The input ->
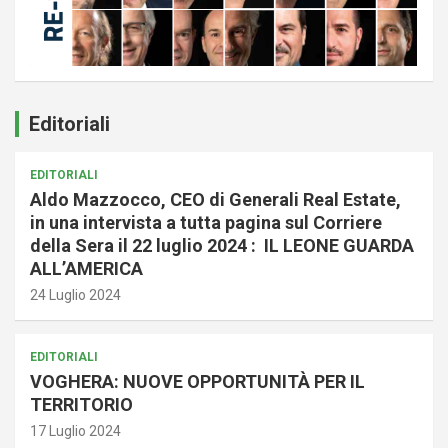
Editoriali
EDITORIALI
Aldo Mazzocco, CEO di Generali Real Estate,
in una intervista a tutta pagina sul Corriere
della Sera il 22 luglio 2024 : IL LEONE GUARDA
ALL’AMERICA
24 Luglio 2024
EDITORIALI
VOGHERA: NUOVE OPPORTUNITÀ PER IL
TERRITORIO
17 Luglio 2024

Exercise goal -> Transcribe the data exactly and leave no picture in the copy.

Result below ->
Editoriali
EDITORIALI
Aldo Mazzocco, CEO di Generali Real Estate,
in una intervista a tutta pagina sul Corriere
della Sera il 22 luglio 2024 : IL LEONE GUARDA
ALL’AMERICA
24 Luglio 2024
EDITORIALI
VOGHERA: NUOVE OPPORTUNITÀ PER IL
TERRITORIO
17 Luglio 2024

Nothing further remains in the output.